» Work required
Among the records below, how many lines contain the word "Bondell"? The answer is a single number.

» Saved data entries
__________

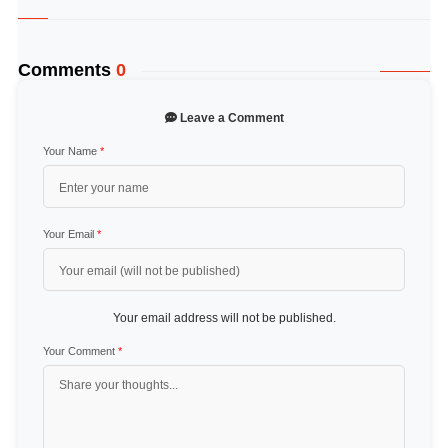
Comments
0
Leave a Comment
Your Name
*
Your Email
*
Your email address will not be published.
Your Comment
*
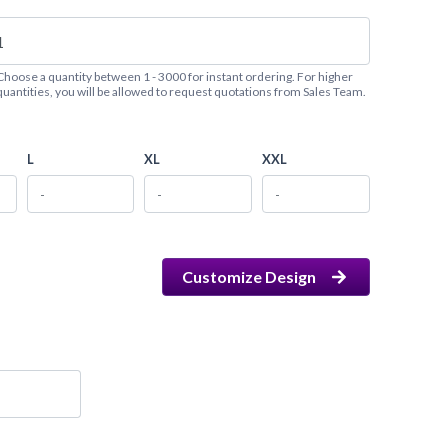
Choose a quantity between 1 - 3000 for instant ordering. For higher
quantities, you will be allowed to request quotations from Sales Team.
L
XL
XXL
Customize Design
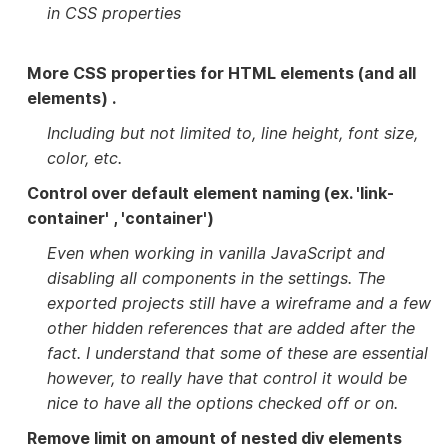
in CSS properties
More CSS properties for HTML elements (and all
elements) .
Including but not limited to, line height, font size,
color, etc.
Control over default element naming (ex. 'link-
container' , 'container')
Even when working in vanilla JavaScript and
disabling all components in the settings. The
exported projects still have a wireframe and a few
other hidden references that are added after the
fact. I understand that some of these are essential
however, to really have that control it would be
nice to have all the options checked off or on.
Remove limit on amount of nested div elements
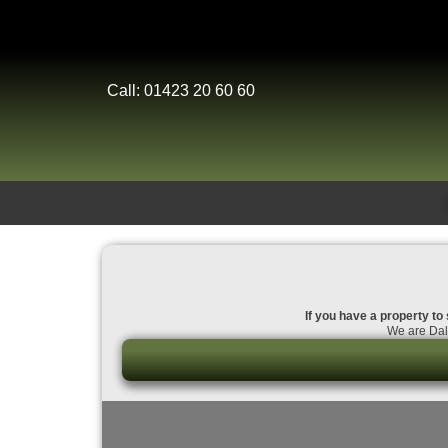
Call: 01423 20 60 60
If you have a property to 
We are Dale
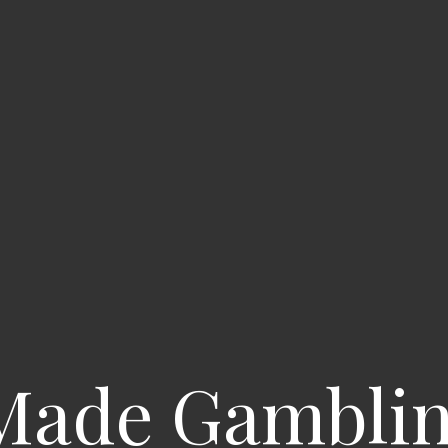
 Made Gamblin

__________

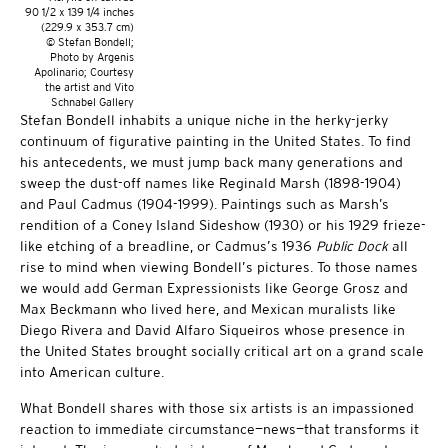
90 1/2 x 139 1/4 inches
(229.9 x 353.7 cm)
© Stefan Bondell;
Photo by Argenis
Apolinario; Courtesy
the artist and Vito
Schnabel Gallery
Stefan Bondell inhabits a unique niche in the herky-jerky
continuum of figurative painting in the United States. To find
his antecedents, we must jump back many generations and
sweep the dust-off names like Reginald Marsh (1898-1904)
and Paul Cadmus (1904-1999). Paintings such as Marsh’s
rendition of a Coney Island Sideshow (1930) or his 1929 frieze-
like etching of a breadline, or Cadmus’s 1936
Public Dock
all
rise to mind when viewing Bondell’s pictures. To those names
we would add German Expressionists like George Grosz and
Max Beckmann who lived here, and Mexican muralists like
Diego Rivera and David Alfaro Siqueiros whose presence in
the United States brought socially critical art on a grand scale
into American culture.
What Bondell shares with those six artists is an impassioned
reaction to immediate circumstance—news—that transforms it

__________

» Reply
4